The cartel now control more than 90% of all lending by financial institutions in Australia.
Global crisis
The global financial crisis shows where a profit-mad banking system will take us if not
confronted ― to disaster.
Working people’s money bailed out the bankers ― the same institutions whose insatiable greed helped cause the economic crisis.
The United States, Britain and the Eurozone have poured more than US$14 trillion into the banks since 2008. Now pro-corporate governments are demanding savage cuts to social services, welfare and the public sector, while handouts to business and military expenditure are deemed “necessary” and excused from cuts.
But working people, the 99% from Greece to Spain to the UK to Wall Street, are declaring its time the banks paid for their system’s failures.
The reality is the cartel aren’t really worried, they simply want to continue record profits.
The long delay of the cartel in passing on the 0.25 percentage point cut in December was their way of testing the waters. Now the belligerent banks are openly saying they will “unhook” themselves from the RBA, and set their own interest rate timetable.
There is huge public anger at the cartel’s profiteering, executive salaries, job cuts, interest rate manipulation, fee gouging and monopoly control.
A December survey found 83% of people wanted the banks to be forced to pass on interest rate cuts.
The Greens support a “Robin Hood” financial transactions tax which could raise significant revenue from the trillions sloshing through the banking system, while acting as a penalty against speculation. They also advocate a super profits tax on banks.

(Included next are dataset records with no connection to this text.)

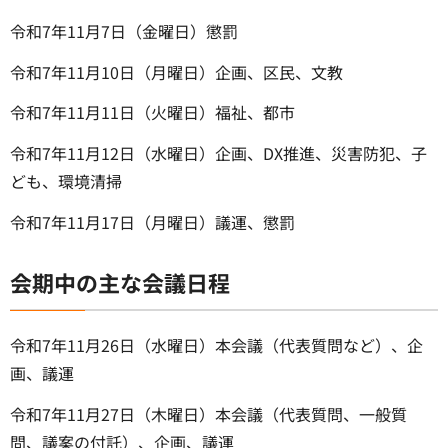
令和7年11月7日（金曜日）懲罰
令和7年11月10日（月曜日）企画、区民、文教
令和7年11月11日（火曜日）福祉、都市
令和7年11月12日（水曜日）企画、DX推進、災害防犯、子
ども、環境清掃
令和7年11月17日（月曜日）議運、懲罰
会期中の主な会議日程
令和7年11月26日（水曜日）本会議（代表質問など）、企
画、議運
令和7年11月27日（木曜日）本会議（代表質問、一般質
問、議案の付託）、企画、議運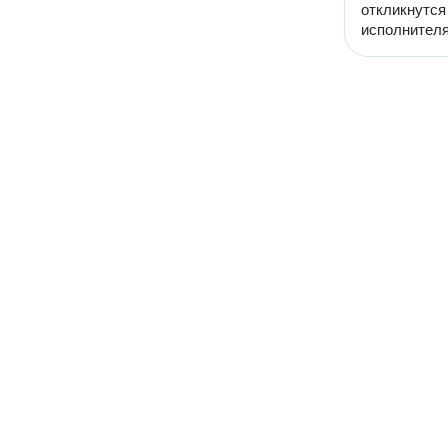
откликнутся
исполнителя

Yet, as addicts of the profits-first neoliberal system, Labor and the Coalition won’t touch the banks. Both helped deregulate the industry, and the banks contribute significant funds to the big parties' coffers.
But if the banks are too important to the economy to allow them to fail, why not put them in public hands?

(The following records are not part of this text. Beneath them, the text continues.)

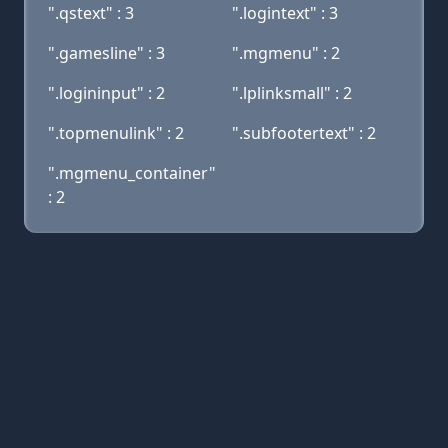
".qstext" : 3
".logintext" : 3
".gamesline" : 3
".mgmenu" : 2
".logininput" : 2
".lplinksmall" : 2
".topmenulink" : 2
".subfootertext" : 2
".mgmenu_container"
: 2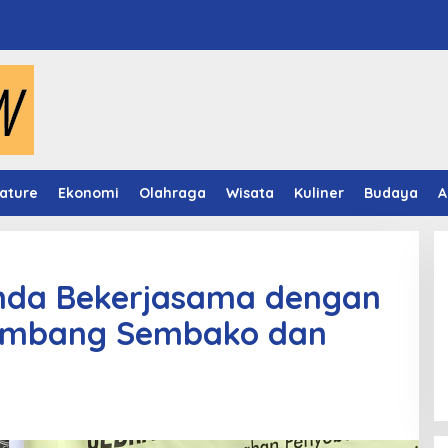
ature
Ekonomi
Olahraga
Wisata
Kuliner
Budaya
A
nda Bekerjasama dengan
Sumbang Sembako dan
Video Mapping Museum
Mulawarman Hidupkan Legenda
Putri Karang Melenu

A bank in public hands could provide essential banking services to the entire community to meet human needs, not corporate profits. Executives would not be paid millions, jobs would stay, interest rates would not be manipulated for profit, fees could be cut and people wouldn’t face eviction.
Is it so extreme? Just two years ago governments in the US and Europe gave trillions in public money to private banks to save the capitalist system from itself. Surely this money could instead nationalise banks to ensure our collective survival?
The banking cartel have had their time. It has landed us in disaster. It's time for a new economic direction away from casino capitalism, and toward a people and planet first system.